The second presentation was about cleaning and disinfection, delivered by David Keen. The presentation considered new scientific thinking on residues from disinfection agents and the possible risks that residues have on future cycles of disinfection or to the efficacy of microbial recovery, when agar plates and swabs are used to assess the efficacy of cleanrooms. Keen described the different chemical tests that can be deployed for the assessment of residues on cleanroom surfaces.
Tim Sandle delivered the third lecture, looking at a isolator technology as used for the sterility test. Isoaltors are enclosed spaces, physically separated from the external environment which are supplied through HEPA (high efficiency particulate air) filters and subject to automated disinfection. The use of isolators reduces the risk of ‘false positives’, meaning that only genuinely contamination sterile products will be flagged. This is dependent, however, on correctly validated and well-maintained barrier systems. Sandle described the different types of bio-decontamination technology used to sanitize isolators – using hydrogen peroxide vapor – and the methods of microbial kill (free radical reactions). The key cycle parameters to ensure that isolators operate efficiently were also highlighted.
The conference then broke into two streams. Delegates on the pharmacy side attended a sequence of session run by Tim Sizer, who is a regional pharmaceutical quality assurance office with the U.K. National Health Service. Sizer took delegates through monitoring requirements, clean spaces and aseptic preparation principles.
In other stream, delegates from the pharmaceutical sector attended a presentation from Paige Shelley, a microbiology senior analyst from the company Wockhardt, about cleanroom design and function. Cleanrooms provide ‘clean’ spaces for medicinal manufacturer by being supplied with specially filtered air; through the air moving to remove contaminants; and ensuring that rooms of a cleaner specification are at a higher pressure differential to lower specified rooms. The presentation was rich in case studies, presenting scenarios relating to the key things to consider when operating cleanrooms and what to do when cleanrooms go wrong.

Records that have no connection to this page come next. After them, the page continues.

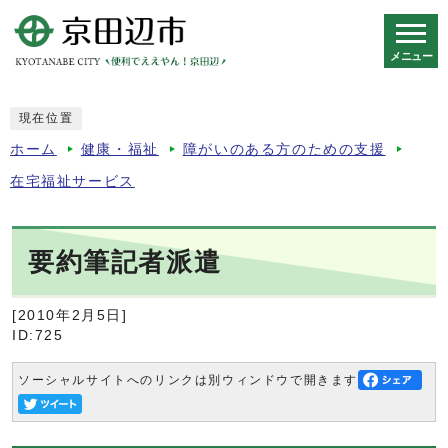
メニュー
スマートフォン表示用の情報をスキップ
現在位置
ホーム
健康・福祉
障がいのある方のための支援
在宅福祉サービス
要約筆記者派遣
[2010年2月5日]
ID:725
ソーシャルサイトへのリンクは別ウィンドウで開きます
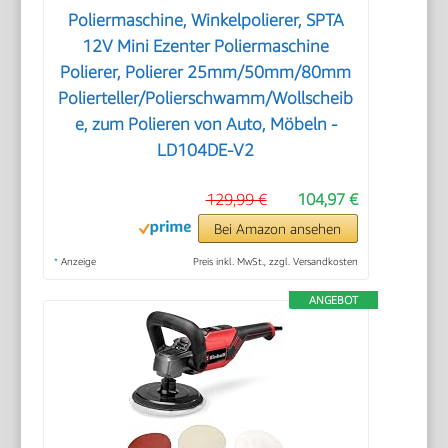
Poliermaschine, Winkelpolierer, SPTA
12V Mini Ezenter Poliermaschine
Polierer, Polierer 25mm/50mm/80mm
Polierteller/Polierschwamm/Wollscheib
e, zum Polieren von Auto, Möbeln -
LD104DE-V2
129,99 €
104,97 €
Bei Amazon ansehen
*
Anzeige
Preis inkl. MwSt., zzgl. Versandkosten
ANGEBOT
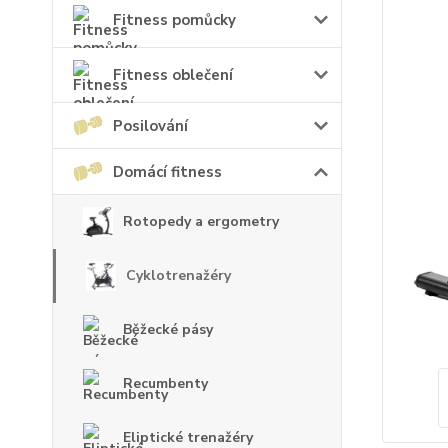
Fitness pomůcky
Fitness oblečení
Posilování
Domácí fitness
Rotopedy a ergometry
Cyklotrenažéry
Běžecké pásy
Recumbenty
Eliptické trenažéry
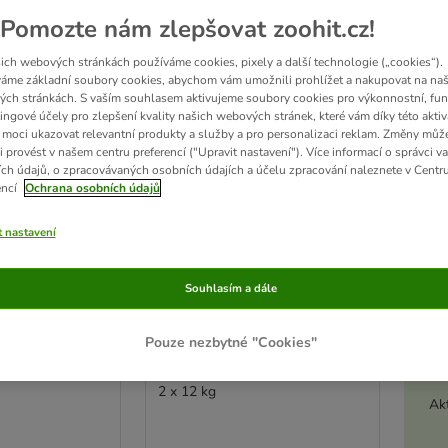
Pomozte nám zlepšovat zoohit.cz!
ve been changed
zoohit doporučuje
ich webových stránkách používáme cookies, pixely a další technologie („cookies“).
áme základní soubory cookies, abychom vám umožnili prohlížet a nakupovat na naš
ch stránkách. S vaším souhlasem aktivujeme soubory cookies pro výkonnostní, fun
ingové účely pro zlepšení kvality našich webových stránek, které vám díky této aktiv
moci ukazovat relevantní produkty a služby a pro personalizaci reklam. Změny můž
i provést v našem centru preferencí ("Upravit nastavení"). Více informací o správci v
ch údajů, o zpracovávaných osobních údajích a účelu zpracování naleznete v Centr
encí
Ochrana osobních údajů
t nastavení
Souhlasím a dále
3 možností
Pouze nezbytné "Cookies"
ETERINARY
Eukanuba VETERINARY
osis
DIETS Dermatosis
2 x 12 kg
Akt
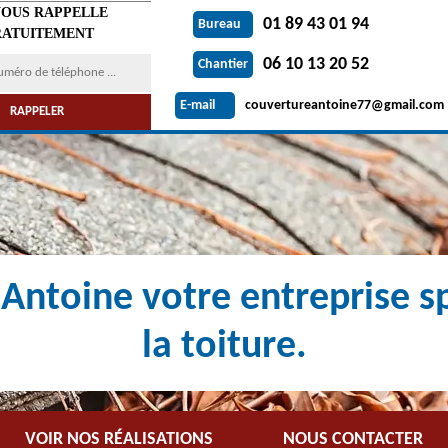
VOUS RAPPELLE
01 89 43 01 94
Bureau
ATUITEMENT
06 10 13 20 52
Chantier
couvertureantoine77@gmail.com
E-mail
Antoine votre entreprise sp
la toiture.
VOIR NOS RÉALISATIONS
NOUS CONTACTER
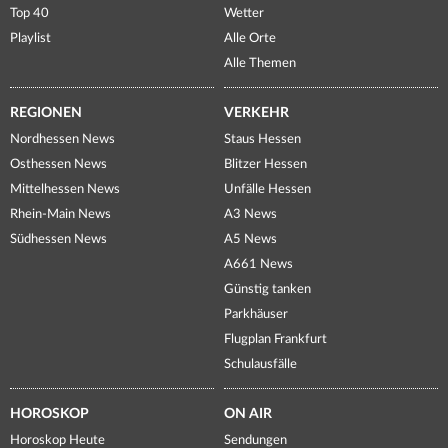
Top 40
Wetter
Playlist
Alle Orte
Alle Themen
REGIONEN
VERKEHR
Nordhessen News
Staus Hessen
Osthessen News
Blitzer Hessen
Mittelhessen News
Unfälle Hessen
Rhein-Main News
A3 News
Südhessen News
A5 News
A661 News
Günstig tanken
Parkhäuser
Flugplan Frankfurt
Schulausfälle
HOROSKOP
ON AIR
Horoskop Heute
Sendungen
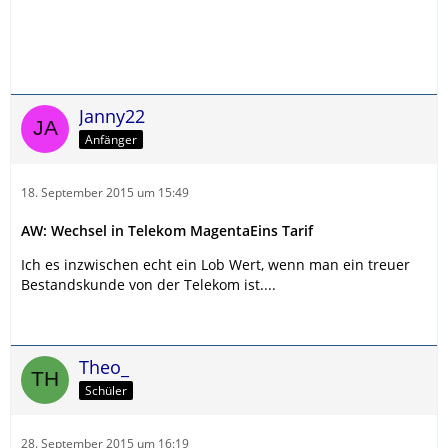
Janny22
Anfänger
18. September 2015 um 15:49
AW: Wechsel in Telekom MagentaEins Tarif
Ich es inzwischen echt ein Lob Wert, wenn man ein treuer
Bestandskunde von der Telekom ist....
Theo_
Schüler
28. September 2015 um 16:19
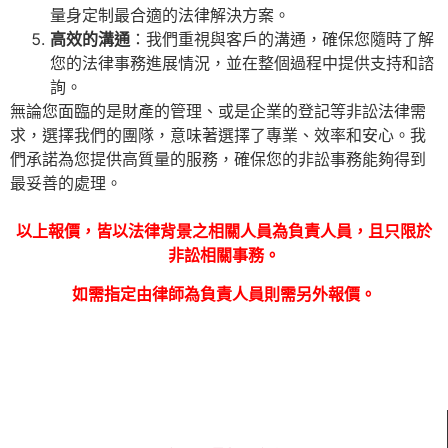
量身定制最合適的法律解決方案。
高效的溝通
：我們重視與客戶的溝通，確保您隨時了解
您的法律事務進展情況，並在整個過程中提供支持和諮
詢。
無論您面臨的是財產的管理、或是企業的登記等非訟法律需
求，選擇我們的團隊，意味著選擇了專業、效率和安心。我
們承諾為您提供高質量的服務，確保您的非訟事務能夠得到
最妥善的處理。
以上報價，皆以法律背景之相關人員為負責人員，且只限於
非訟相關事務。
如需指定由律師為負責人員則需另外報價。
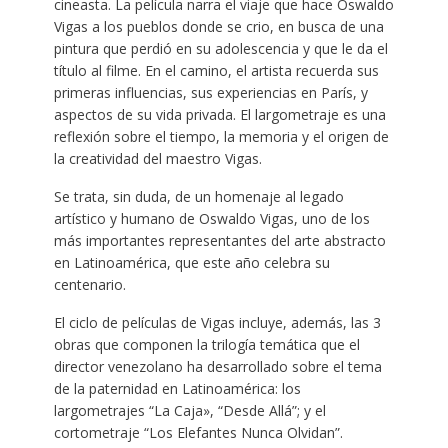
cineasta. La película narra el viaje que hace Oswaldo
Vigas a los pueblos donde se crio, en busca de una
pintura que perdió en su adolescencia y que le da el
título al filme. En el camino, el artista recuerda sus
primeras influencias, sus experiencias en París, y
aspectos de su vida privada. El largometraje es una
reflexión sobre el tiempo, la memoria y el origen de
la creatividad del maestro Vigas.
Se trata, sin duda, de un homenaje al legado
artístico y humano de Oswaldo Vigas, uno de los
más importantes representantes del arte abstracto
en Latinoamérica, que este año celebra su
centenario.
El ciclo de películas de Vigas incluye, además, las 3
obras que componen la trilogía temática que el
director venezolano ha desarrollado sobre el tema
de la paternidad en Latinoamérica: los
largometrajes “La Caja», “Desde Allá”; y el
cortometraje “Los Elefantes Nunca Olvidan”.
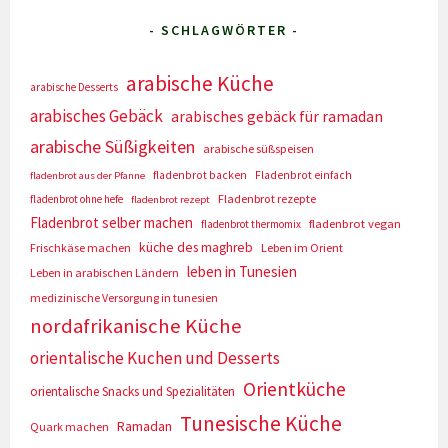
- SCHLAGWÖRTER -
arabische Küche
arabische Desserts
arabisches Gebäck
arabisches gebäck für ramadan
arabische Süßigkeiten
arabische süßspeisen
fladenbrot backen
Fladenbrot einfach
fladenbrot aus der Pfanne
Fladenbrot rezepte
fladenbrot ohne hefe
fladenbrot rezept
Fladenbrot selber machen
fladenbrot vegan
fladenbrot thermomix
küche des maghreb
Frischkäse machen
Leben im Orient
leben in Tunesien
Leben in arabischen Ländern
medizinische Versorgung in tunesien
nordafrikanische Küche
orientalische Kuchen und Desserts
Orientküche
orientalische Snacks und Spezialitäten
Tunesische Küche
Ramadan
Quark machen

This was followed by a presentation from David Keen on selecting the optimal microbial identification system, considering those that assess the microbial phenotype and those systems which look at genetic characteristics. Keen discussed manual, semi-automated and automated technologies, the latter two groups of technologies which use digital capture and compare collected data against databases.
The final presentation of the plenary was delivered by Paige Shelley, which considered the types of water found in pharmaceutical systems and the relative levels of microbial bioburden expected together with consideration of microbial by-products like bacterial endotoxin (which can trigger a pyrogenic response should sufficient endotoxin enter the mammalian bloodstream). Shelley extended her presentation to include testing requirements and she provided a case study to the delegates.
The final phase of the conference brought both streams back together for a workshop conducted by Tim Sandle on the best practices for conducting an environmental monitoring risk assessment, which captured the main themes of the day centered around risk assessment and how robust monitoring with a scientific rationale is a necessary part of the contamination control strategy.
The overall objective of the two conferences was to ensure that safe and efficacious sterile medicinal products are manufactured.